My teacher has given us that
If $f$ is normal then it is diagonalizable
The thing is that I've studied all 4 operators, orthogonal, unitary, symmetric and self-adjoint operators and I've been told that all of them are normal operators, since all satisfy that $ff^{*}=f^{*}f$. But I have also been told that the orthogonal operators, which are the ones that satisfy $f^{*}=f^{-1}$ (in the real plane) and are not always diagonalizable. So what's going on here? Is it that the theorem is "if $f$ is normal and complex then it is diagonalizable"? Or what is going on so that both statement don't correlate?
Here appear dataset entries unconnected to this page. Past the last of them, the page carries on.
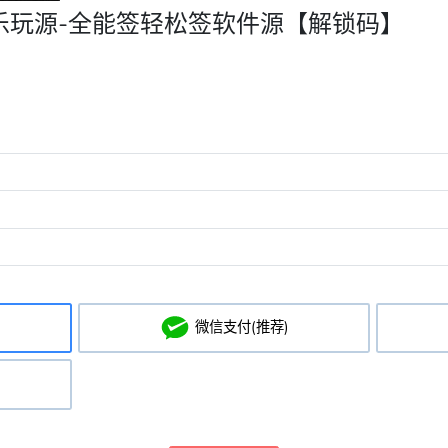
乐玩源-全能签轻松签软件源【解锁码】
微信支付(推荐)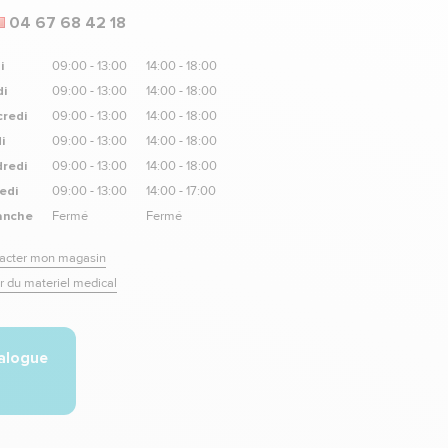
04 67 68 42 18
i
09:00 - 13:00
14:00 - 18:00
i
09:00 - 13:00
14:00 - 18:00
redi
09:00 - 13:00
14:00 - 18:00
i
09:00 - 13:00
14:00 - 18:00
redi
09:00 - 13:00
14:00 - 18:00
edi
09:00 - 13:00
14:00 - 17:00
anche
Fermé
Fermé
acter mon magasin
r du materiel medical
talogue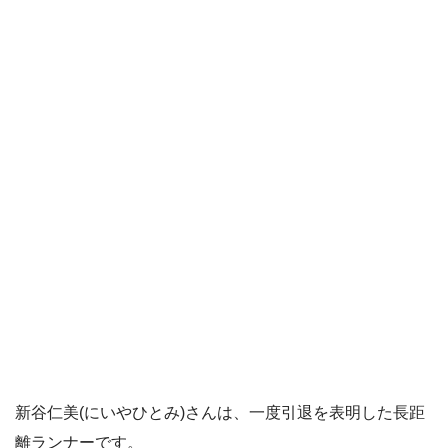
新谷仁美(にいやひとみ)さんは、一度引退を表明した長距
離ランナーです。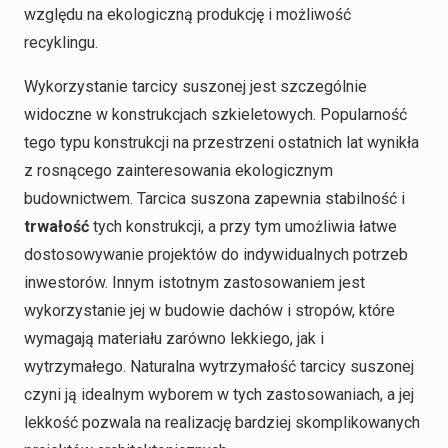
względu na ekologiczną produkcję i możliwość
recyklingu.
Wykorzystanie tarcicy suszonej jest szczególnie
widoczne w konstrukcjach szkieletowych. Popularność
tego typu konstrukcji na przestrzeni ostatnich lat wynikła
z rosnącego zainteresowania ekologicznym
budownictwem. Tarcica suszona zapewnia stabilność i
trwałość
tych konstrukcji, a przy tym umożliwia łatwe
dostosowywanie projektów do indywidualnych potrzeb
inwestorów. Innym istotnym zastosowaniem jest
wykorzystanie jej w budowie dachów i stropów, które
wymagają materiału zarówno lekkiego, jak i
wytrzymałego. Naturalna wytrzymałość tarcicy suszonej
czyni ją idealnym wyborem w tych zastosowaniach, a jej
lekkość pozwala na realizację bardziej skomplikowanych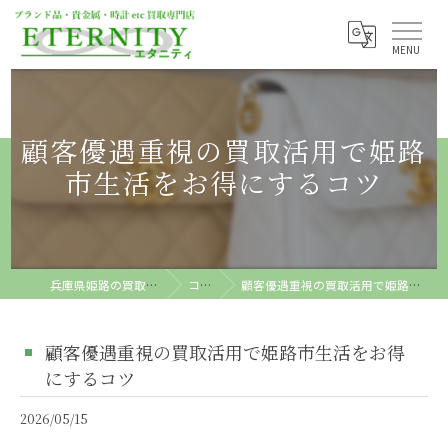
顧客優遇重視の買取活用で姫路
市生活をお得にするコツ
兵庫県姫路の買取ならETERNITY
コラム
顧客優遇重視の買取活用で姫路市生活をお得にするコツ
顧客優遇重視の買取活用で姫路市生活をお得
にするコツ
2026/05/15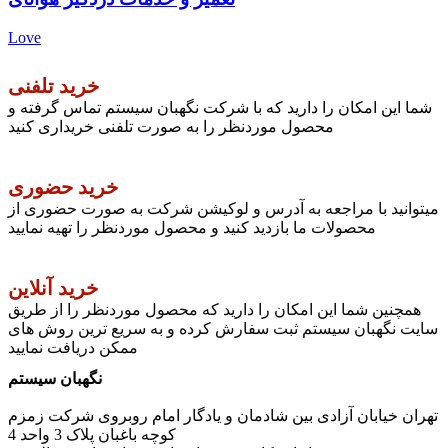
Love
خرید تلفنی
شما این امکان را دارید که با شرکت نگهبان سیستم تماس گرفته و
محصول موردنظر را به صورت تلفنی خریداری کنید
خرید حضوری
میتوانید با مراجعه به آدرس و لوکیشن شرکت به صورت حضوری از
محصولات ما بازدید کنید و محصول موردنظر را تهیه نمایید
خرید آنلاین
همچنین شما این امکان را دارید که محصول موردنظر را از طریق
سایت نگهبان سیستم ثبت سفارش کرده و به سریع ترین روش های
ممکن دریافت نمایید
نگهبان سیستم
تهران خیابان آزادی بین شادمان و یادگار امام روبروی شرکت زمزم
کوچه باغبان پلاک 3 واحد 4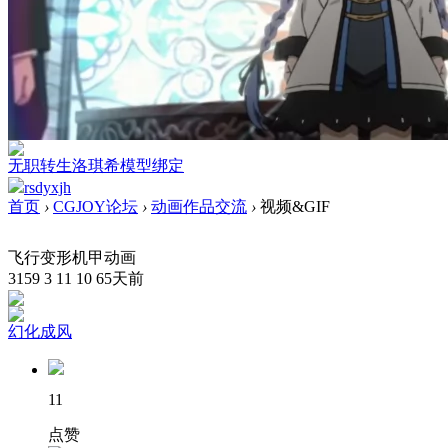
无职转生洛琪希模型绑定
rsdyxjh
首页
›
CGJOY论坛
›
动画作品交流
›
视频&GIF
飞行变形机甲动画
3159
3
11
10
65天前
幻化成风
11
点赞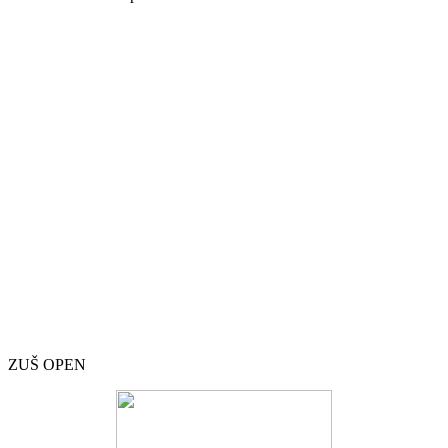
ZUŠ OPEN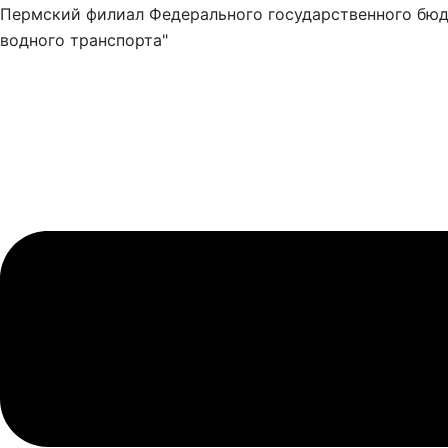
Пермский филиал Федерального государственного бюд
водного транспорта"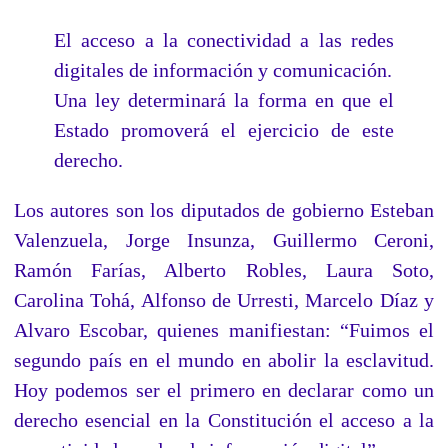
El acceso a la conectividad a las redes
digitales de información y comunicación.
Una ley determinará la forma en que el
Estado promoverá el ejercicio de este
derecho.
Los autores son los diputados de gobierno Esteban
Valenzuela, Jorge Insunza, Guillermo Ceroni,
Ramón Farías, Alberto Robles, Laura Soto,
Carolina Tohá, Alfonso de Urresti, Marcelo Díaz y
Alvaro Escobar, quienes manifiestan: “Fuimos el
segundo país en el mundo en abolir la esclavitud.
Hoy podemos ser el primero en declarar como un
derecho esencial en la Constitución el acceso a la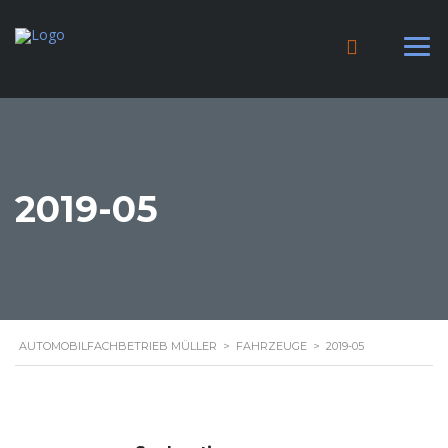
2019-05
AUTOMOBILFACHBETRIEB MÜLLER
>
FAHRZEUGE
>
2019-05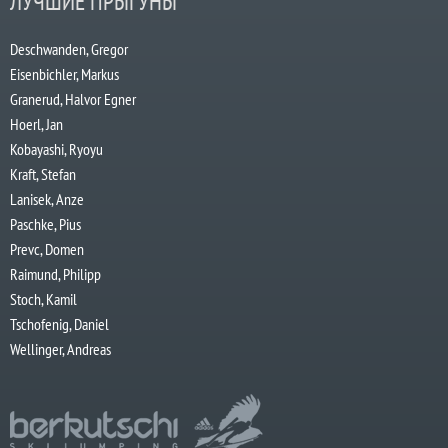
ЛУЧШИЕ ПРЫГУНЫ
Deschwanden, Gregor
Eisenbichler, Markus
Granerud, Halvor Egner
Hoerl, Jan
Kobayashi, Ryoyu
Kraft, Stefan
Lanisek, Anze
Paschke, Pius
Prevc, Domen
Raimund, Philipp
Stoch, Kamil
Tschofenig, Daniel
Wellinger, Andreas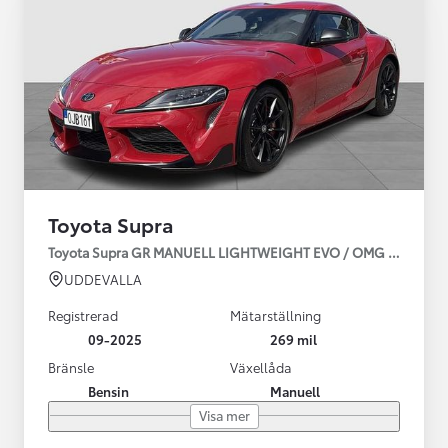
Toyota Supra
Toyota Supra GR MANUELL LIGHTWEIGHT EVO / OMG LEV! MOM
UDDEVALLA
Registrerad
Mätarställning
09-2025
269 mil
Bränsle
Växellåda
Bensin
Manuell
Visa mer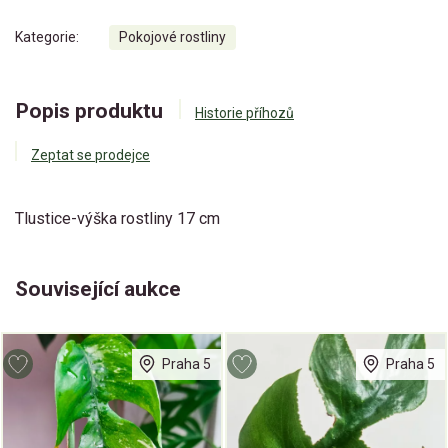
Kategorie:
Pokojové rostliny
Popis produktu
Historie příhozů
Zeptat se prodejce
Tlustice-výška rostliny 17 cm
Související aukce
Praha 5
Praha 5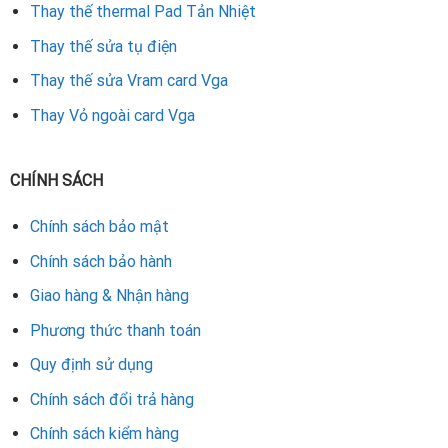
Thay thế thermal Pad Tản Nhiệt
Thay thế sửa tụ điện
Thay thế sửa Vram card Vga
Thay Vỏ ngoài card Vga
CHÍNH SÁCH
Chính sách bảo mật
Chính sách bảo hành
Giao hàng & Nhận hàng
Phương thức thanh toán
Quy định sử dụng
Chính sách đổi trả hàng
Chính sách kiểm hàng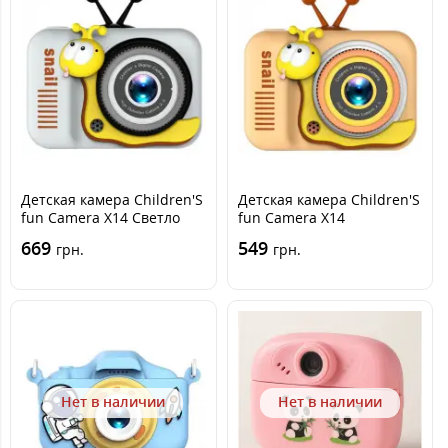
Детская камера Children'S
Детская камера Children'S
fun Camera X14 Светло
fun Camera X14
серая (Light Grey)
Оранжевая (Peach
669
549
грн.
грн.
Orange)
Нет в наличии
Нет в наличии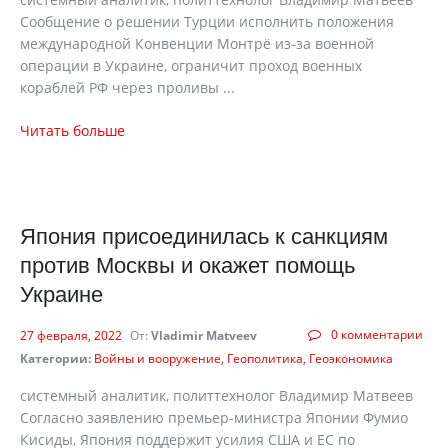
Сообщение о решении Турции исполнить положения
международной Конвенции Монтрё из-за военной
операции в Украине, ограничит проход военных
кораблей РФ через проливы ...
Читать больше
Япония присоединилась к санкциям
против Москвы и окажет помощь
Украине
0 комментарии
27 февраля, 2022
От:
Vladimir Matveev
Категории:
Войны и вооружение
Геополитика
Геоэкономика
системный аналитик, политтехнолог Владимир Матвеев
Согласно заявлению премьер-министра Японии Фумио
Кисиды, Япония поддержит усилия США и ЕС по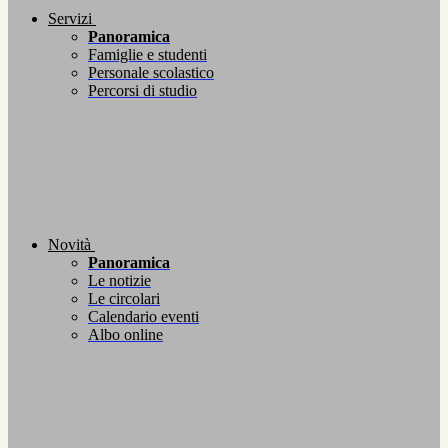
Servizi
Panoramica
Famiglie e studenti
Personale scolastico
Percorsi di studio
Novità
Panoramica
Le notizie
Le circolari
Calendario eventi
Albo online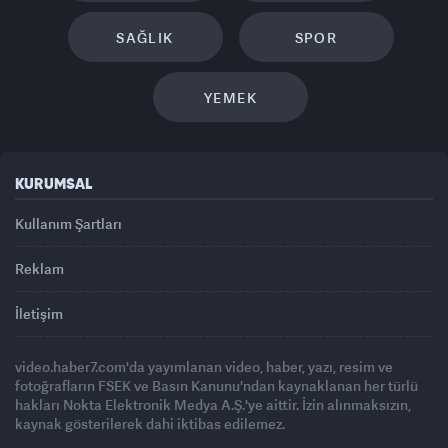
SAĞLIK
SPOR
YEMEK
KURUMSAL
Kullanım Şartları
Reklam
İletişim
video.haber7.com'da yayımlanan video, haber, yazı, resim ve
fotoğrafların FSEK ve Basın Kanunu'ndan kaynaklanan her türlü
hakları Nokta Elektronik Medya A.Ş.'ye aittir. İzin alınmaksızın,
kaynak gösterilerek dahi iktibas edilemez.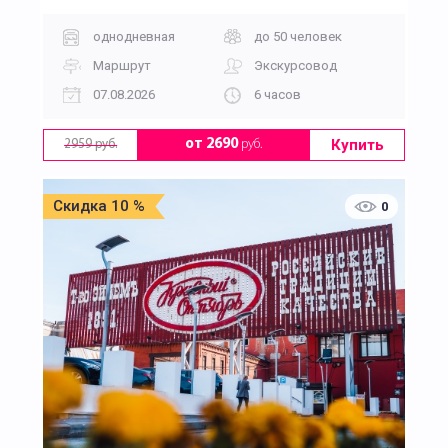
однодневная
до 50 человек
Маршрут
Экскурсовод
07.08.2026
6 часов
Купить
от 2690
руб.
2959 руб.
Скидка 10 %
0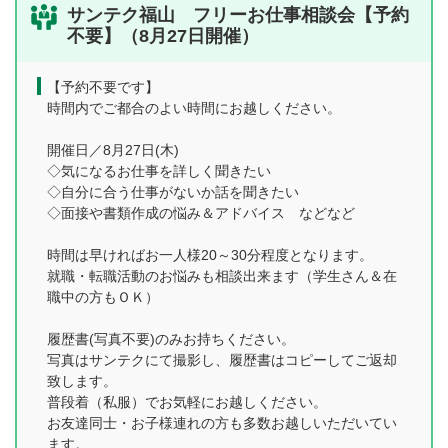
サンテク福山 フリーお仕事相談会【予約
不要】（8月27日開催）
【予約不要です】
時間内でご都合のよい時間にお越しください。
開催日／8月27日(木)
◇気になるお仕事を詳しく聞きたい
◇自分に合う仕事がないか話を聞きたい
◇面接や書類作成の悩み＆アドバイス などなど
時間は早ければお一人様20～30分程度となります。
就職・転職活動のお悩みも相談出来ます（学生さん＆在
職中の方もＯＫ）
履歴書(写真不要)のみお持ちください。
写真はサンテクにて撮影し、履歴書はコピーしてご返却
致します。
普段着（私服）でお気軽にお越しください。
お友達同士・お子様連れの方も多数お越しいただいてい
ます。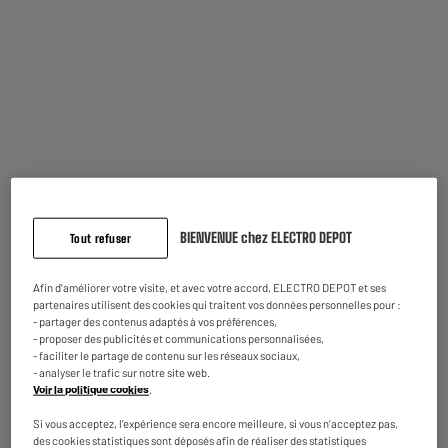
Disponible pour livraison
Comparer
LIVRAISON GRATUITE
Aspirateur Laveur TINECO I6 PRO MAX
Usage : Tous Types De Sols
Autonomie : 45 m
Puissance d'aspiration : 22000 Pa
249
€
95
Payer en
plusieurs fois
BIENVENUE chez ELECTRO DEPOT
Tout refuser
★★★★★
★★★★★
Disponible à Oostende,
4.7
/5
(
38
)
5 jours après votre commande
- offert
Afin d'améliorer votre visite, et avec votre accord, ELECTRO DEPOT et ses
Disponible pour livraison
Comparer
partenaires utilisent des cookies qui traitent vos données personnelles pour :
- partager des contenus adaptés à vos préférences,
- proposer des publicités et communications personnalisées,
- faciliter le partage de contenu sur les réseaux sociaux,
- analyser le trafic sur notre site web.
LIVRAISON GRATUITE
Voir la politique cookies
.
Aspirateur Laveur DREAME H15 PRO
Si vous acceptez, l'expérience sera encore meilleure, si vous n'acceptez pas,
Usage : Tous Types De Sols
des cookies statistiques sont déposés afin de réaliser des statistiques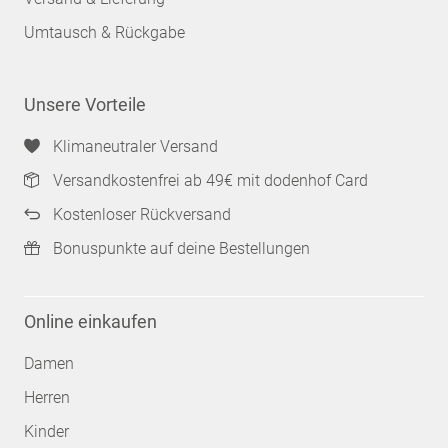
Umtausch & Rückgabe
Unsere Vorteile
Klimaneutraler Versand
Versandkostenfrei ab 49€ mit dodenhof Card
Kostenloser Rückversand
Bonuspunkte auf deine Bestellungen
Online einkaufen
Damen
Herren
Kinder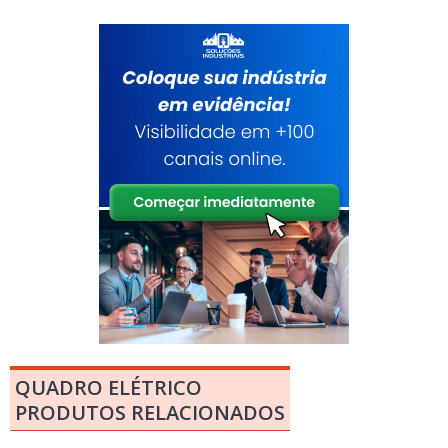
QUADRO ELÉTRICO
PRODUTOS RELACIONADOS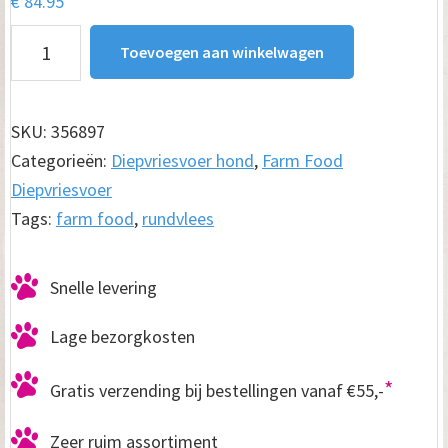
€
84.95
Farm
Toevoegen aan winkelwagen
Food
Rundvlees
Compleet
SKU:
356897
2x
Categorieën:
Diepvriesvoer hond
,
Farm Food
400gram
Diepvriesvoer
(8x)
Tags:
farm food
,
rundvlees
aantal
Snelle levering
Lage bezorgkosten
*
Gratis verzending bij bestellingen vanaf €55,-
Zeer ruim assortiment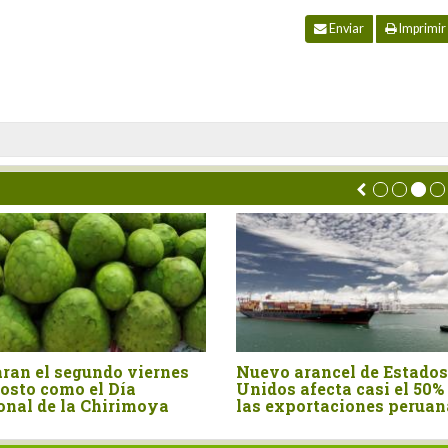
Enviar
Imprimir
ran el segundo viernes
Nuevo arancel de Estados
osto como el Día
Unidos afecta casi el 50%
onal de la Chirimoya
las exportaciones peruan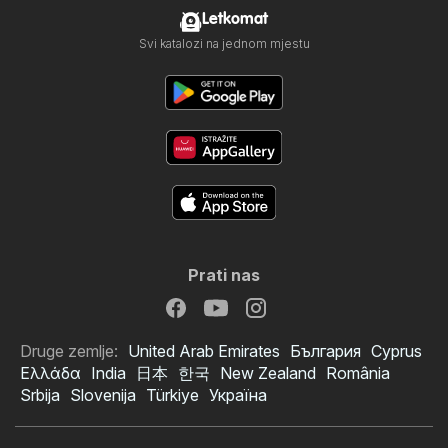
Letkomat
Svi katalozi na jednom mjestu
Prati nas
Druge zemlje:
United Arab Emirates
България
Cyprus
Ελλάδα
India
日本
한국
New Zealand
România
Srbija
Slovenija
Türkiye
Україна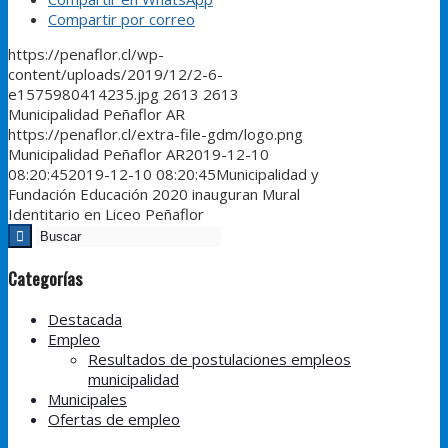
Compartir por correo
https://penaflor.cl/wp-
content/uploads/2019/12/2-6-
e1575980414235.jpg
2613
2613
Municipalidad Peñaflor AR
https://penaflor.cl/extra-file-gdm/logo.png
Municipalidad Peñaflor AR
2019-12-10
08:20:45
2019-12-10 08:20:45
Municipalidad y
Fundación Educación 2020 inauguran Mural
Identitario en Liceo Peñaflor
Categorías
Destacada
Empleo
Resultados de postulaciones empleos
municipalidad
Municipales
Ofertas de empleo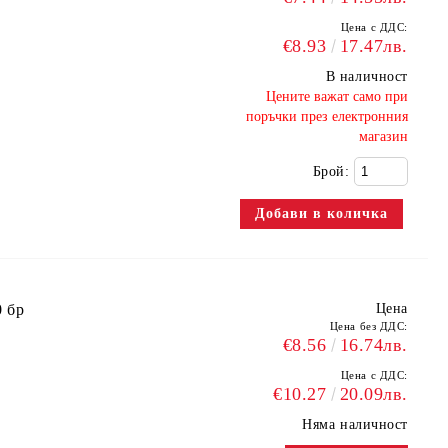
Цена с ДДС:
€8.93
17.47лв.
В наличност
​Цените важат само при
поръчки през електронния
магазин
Брой:
0 бр
Цена
Цена без ДДС:
€8.56
16.74лв.
Цена с ДДС:
€10.27
20.09лв.
Няма наличност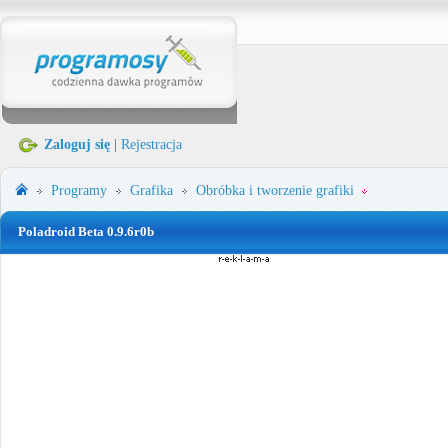
Zaloguj się
|
Rejestracja
Programy
Grafika
Obróbka i tworzenie grafiki
Poladroid Beta 0.9.6r0b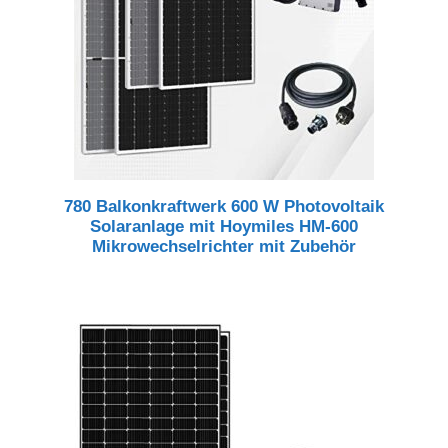
780 Balkonkraftwerk 600 W Photovoltaik
Solaranlage mit Hoymiles HM-600
Mikrowechselrichter mit Zubehör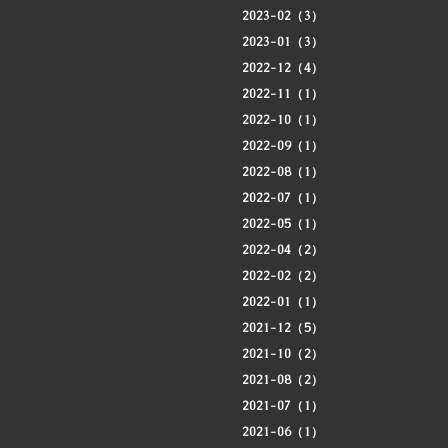
2023-02（3）
2023-01（3）
2022-12（4）
2022-11（1）
2022-10（1）
2022-09（1）
2022-08（1）
2022-07（1）
2022-05（1）
2022-04（2）
2022-02（2）
2022-01（1）
2021-12（5）
2021-10（2）
2021-08（2）
2021-07（1）
2021-06（1）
Consider $$O=\begin{pmatrix} \cos\theta&-\sin\theta\\ \sin\theta&\cos\theta \end{pmatrix} $$
Then $O^t O = O^* O = O O^* = O O^t = \mathbf{1}$. So $O$ is normal. $$ O \begin{pmatrix} 1\\ i \end{pmatrix} = \begin{pmatrix} e^{-i\theta}\\ i e^{-i\theta} \end{pmatrix} = e^{-i\theta} \begin{pmatrix} 1\\ i \end{pmatrix} $$
$$ O \begin{pmatrix} 1\\ -i \end{pmatrix} = \begin{pmatrix} e^{i\theta}\\ -i e^{i\theta} \end{pmatrix} = e^{i\theta} \begin{pmatrix} 1\\ -i \end{pmatrix} $$ The eigenvalues $e^{i\theta}, e^{-i\theta}$ are non-real (except for $\theta\in\{0,\pi\}$) and associated eigenvectors have non-real entries. $O$ is not diagonalizable over $\Bbb{R}$. For the cases $\theta=0$ or $\theta=\pi$, $O=\pm \mathbf{1}$ so all vectors (including real-valued vectors) are eigenvectors for it.